===== Supplied entries
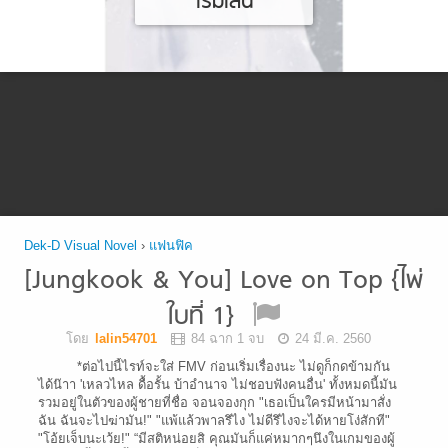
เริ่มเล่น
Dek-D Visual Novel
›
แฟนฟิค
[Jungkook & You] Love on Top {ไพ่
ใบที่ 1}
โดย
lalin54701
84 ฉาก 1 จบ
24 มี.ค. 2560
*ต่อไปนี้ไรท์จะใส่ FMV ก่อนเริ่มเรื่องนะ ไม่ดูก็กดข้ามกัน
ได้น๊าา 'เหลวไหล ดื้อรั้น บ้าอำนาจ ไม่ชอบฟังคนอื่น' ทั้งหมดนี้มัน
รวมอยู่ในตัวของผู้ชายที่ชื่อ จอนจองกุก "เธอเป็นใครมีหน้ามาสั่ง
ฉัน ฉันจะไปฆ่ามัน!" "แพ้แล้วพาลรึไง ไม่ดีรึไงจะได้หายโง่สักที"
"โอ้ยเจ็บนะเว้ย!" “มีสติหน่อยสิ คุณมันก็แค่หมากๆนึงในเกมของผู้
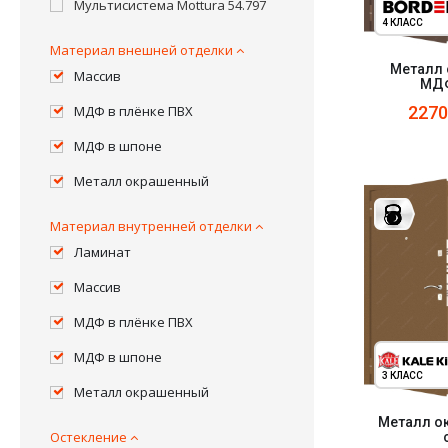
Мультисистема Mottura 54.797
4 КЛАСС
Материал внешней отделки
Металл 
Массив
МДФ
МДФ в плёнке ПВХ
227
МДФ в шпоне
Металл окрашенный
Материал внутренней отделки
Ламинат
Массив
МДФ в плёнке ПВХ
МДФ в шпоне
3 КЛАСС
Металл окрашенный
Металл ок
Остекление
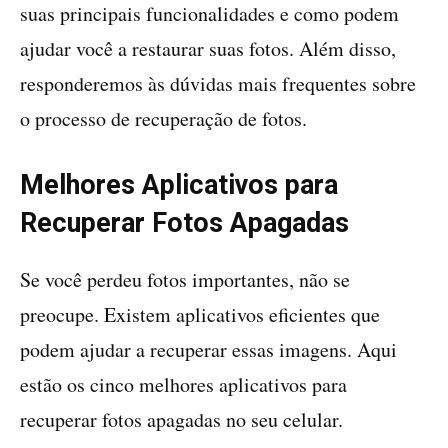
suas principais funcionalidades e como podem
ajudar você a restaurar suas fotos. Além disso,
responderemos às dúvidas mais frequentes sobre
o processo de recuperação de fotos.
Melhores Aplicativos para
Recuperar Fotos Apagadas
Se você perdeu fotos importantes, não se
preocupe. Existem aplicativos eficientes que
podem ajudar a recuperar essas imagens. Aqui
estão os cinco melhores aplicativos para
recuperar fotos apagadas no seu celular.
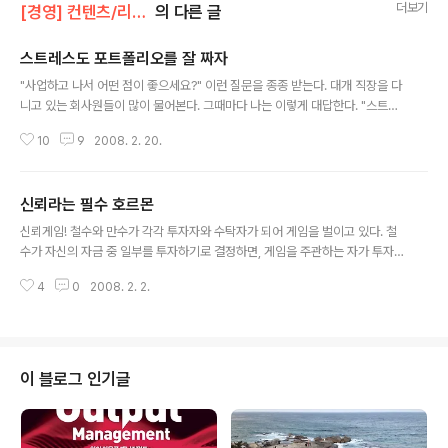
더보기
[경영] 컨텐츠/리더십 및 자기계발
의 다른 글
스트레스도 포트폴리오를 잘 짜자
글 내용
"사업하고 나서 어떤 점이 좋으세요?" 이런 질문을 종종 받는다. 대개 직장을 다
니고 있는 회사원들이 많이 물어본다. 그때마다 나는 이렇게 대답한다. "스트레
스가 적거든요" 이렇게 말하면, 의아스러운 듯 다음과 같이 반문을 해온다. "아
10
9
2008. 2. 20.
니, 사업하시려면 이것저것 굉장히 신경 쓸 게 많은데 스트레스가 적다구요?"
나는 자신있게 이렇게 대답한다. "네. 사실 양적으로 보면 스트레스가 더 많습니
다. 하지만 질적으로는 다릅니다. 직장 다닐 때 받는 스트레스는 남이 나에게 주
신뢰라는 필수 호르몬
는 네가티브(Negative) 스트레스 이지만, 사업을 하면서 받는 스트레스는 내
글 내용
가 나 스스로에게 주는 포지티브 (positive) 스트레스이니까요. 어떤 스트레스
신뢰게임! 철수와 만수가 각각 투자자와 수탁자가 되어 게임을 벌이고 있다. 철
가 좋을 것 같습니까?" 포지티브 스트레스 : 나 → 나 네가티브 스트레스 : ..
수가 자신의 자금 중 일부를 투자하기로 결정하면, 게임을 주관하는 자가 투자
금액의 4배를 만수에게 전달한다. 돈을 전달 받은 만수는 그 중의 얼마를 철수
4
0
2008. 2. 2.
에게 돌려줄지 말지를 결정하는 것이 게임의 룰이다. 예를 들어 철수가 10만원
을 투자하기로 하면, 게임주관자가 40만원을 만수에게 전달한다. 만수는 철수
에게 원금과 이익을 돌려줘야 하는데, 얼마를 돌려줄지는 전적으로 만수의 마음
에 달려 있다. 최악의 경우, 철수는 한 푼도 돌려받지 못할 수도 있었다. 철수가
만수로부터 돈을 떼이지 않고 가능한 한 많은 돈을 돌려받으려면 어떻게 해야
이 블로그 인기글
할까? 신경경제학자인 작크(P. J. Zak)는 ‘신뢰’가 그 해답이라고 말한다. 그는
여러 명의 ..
==========
===== Supplied entries
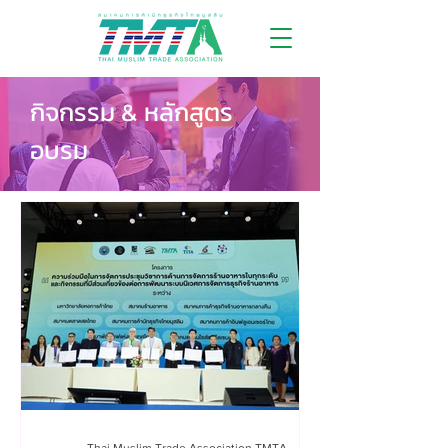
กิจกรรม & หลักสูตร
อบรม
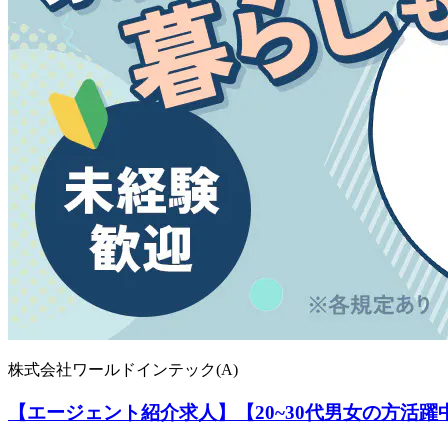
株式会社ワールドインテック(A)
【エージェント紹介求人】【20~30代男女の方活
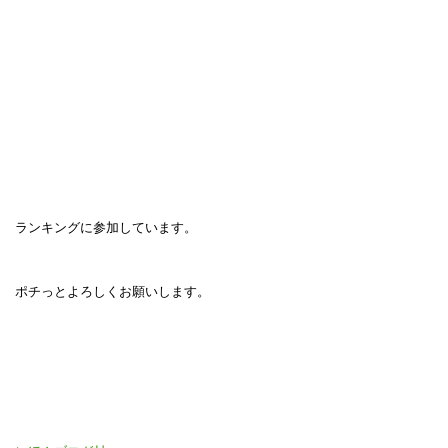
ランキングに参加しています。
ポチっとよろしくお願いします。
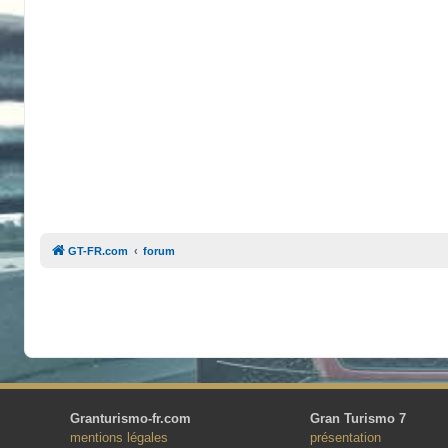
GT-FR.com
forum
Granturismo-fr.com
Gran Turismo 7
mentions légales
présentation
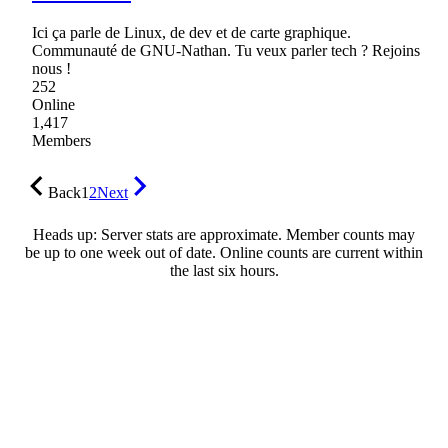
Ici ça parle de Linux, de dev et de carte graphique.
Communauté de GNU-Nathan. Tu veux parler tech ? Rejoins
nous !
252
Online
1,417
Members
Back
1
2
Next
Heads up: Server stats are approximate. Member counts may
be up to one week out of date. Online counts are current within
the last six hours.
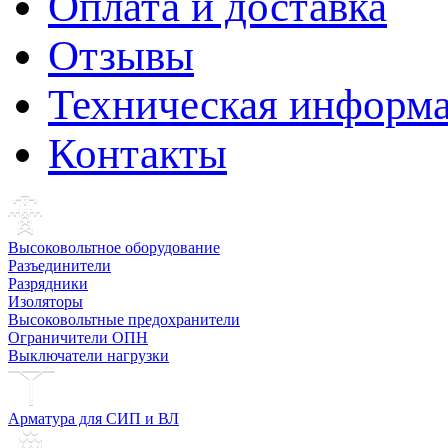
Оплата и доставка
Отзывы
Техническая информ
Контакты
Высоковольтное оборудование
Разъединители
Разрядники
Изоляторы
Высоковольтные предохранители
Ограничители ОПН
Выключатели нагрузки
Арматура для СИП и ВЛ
==========
Lines above that contain the string "Online" make up the answer.

» Task solution
Online
be up to one week out of date. Online counts are current within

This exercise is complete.